Aortic Valve Prosthesis-Patient Mismatch  (Size Doesn’t Make Much Difference)

abstract & commentary

By Jonathan Abrams, MD

Synopsis: A majority of patients report improvement in functional quality of life early after AVR. Similar functional recovery was demonstrated for patients along the full spectrum of valve sizes indexed to body size, even for values considered to represent severe mismatch for patient size. Factors other than prosthesis-patient size influence functional quality of life early after AVR.

Source: Koch CG, et al. Impact of Prosthesis-Patient Size on Functional Recovery After Aortic Valve Replacement. Circulation. 2005:111:3221-3229.

Prosthesis-patient mismatch relates to a smaller prosthetic valve size than the relevant native valve, in relation to a patient’s body size. There is much literature dealing with this subject. This report from the Cleveland Clinic represents 1014 patients who underwent aortic valve replacement between 1995 and 1998. Koch and colleagues’ hypothesis was that a "smaller valve size relative to body size would be reflected by less improvement and functional qual- ity of life post-operatively." They used the Duke Activity Status Index (DASI) to objectively evaluate a patient’s physical activity level and capacity. Patient were evaluated using multiple statistical techniques. In this population, 88% of the mechanical valves implanted were St. Jude Medical, representing 16% of all prostheses. Other valves included the CarboMedics mechanical valve and the Carpentier-Edwards stented bovine pericardial valve. Patients underwent a pre-op DASI evaluation at 6 and 12 months; the early post-op follow-up DASI score was used for the major data analysis and represented an average interval from surgery to survey follow-up of 8.3 months.
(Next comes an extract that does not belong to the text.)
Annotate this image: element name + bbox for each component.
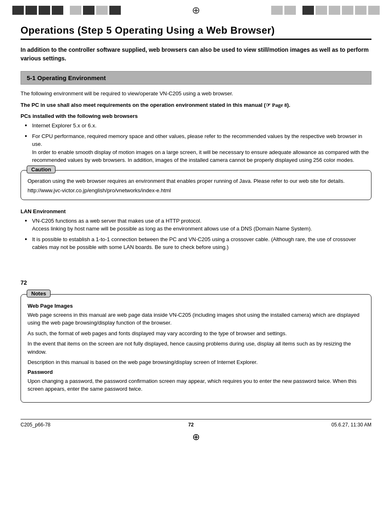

Results: Most patients demonstrated an improvement in functional quality of life. Of interest, those with lower baseline DASI scores, reflecting a poor level of function, had greater improvement in DASI scores than those who began with a higher baseline function, which usually stayed the same or decreased. There was no pattern or relationship found between valve size and follow-up DASI score. Valve orifice size was an unreliable predictor. However, female sex, need for transfusion, older age, and elevated creatinine were all related to "less favorable post-operative functional
recovery."

Commentary

The rationale for aortic valve replacement (AVR) includes improvement in functional capacity and quality of life. This was the case with the majority of patients in this study, and comparable to many other reports. Koch et al point out that prosthesis-patient mismatch occurs in many individuals because of a small aortic annulus. The definition of mismatch itself is variably described in different publications. The literature is inconsistent regarding the impact of mismatch on clinical outcomes; some but not all studies report an increase in mortality and morbidity, but others do not confirm any relationship with survival and prosthesis mismatch. Prior data suggest that patients with larger valves have greater improvement in the postoperative period. Koch et al’s hypothesis was that a smaller valve size indexed to body size would be related to lower functional scores; however, "measures of indexed valve size were unrelated to postoperative functional recovery period." Other factors related to functional recovery include female sex (reported in many investigations and not well understood) and increasing age, with a lower likelihood of elderly patients achieving a high postoperative DASI score. Other reports have not shown an age relationship to post-op functional capacity. A ceiling effect clearly limited many unimpaired individuals from being able to improve their DASI score, as they were highly functional to begin with.

In conclusion, while overall quality of life is improved in most patients undergoing AVR, prosthesis-patient size does not appear to influence functional recovery after AVR. A number of pre-operative variables (transfusion, age, female sex, higher creatinine) imparted "considerable emphasis on post-operative functional recovery."

This information should be useful to the general cardiologist in helping to make decisions regarding AVR. Female gender and advanced age did adversely impact postoperative functional recovery; this is not new news, but needs to be taken into account when decisions are made in elderly women whether to proceed with aortic valve surgery. It is common in echo studies to observe a high aortic gradient raising the question of prosthetic valve mismatch. Twenty-fifth to 77 percentile data are available for all valve sizes, as well as aortic valve peak and mean gradients in this paper.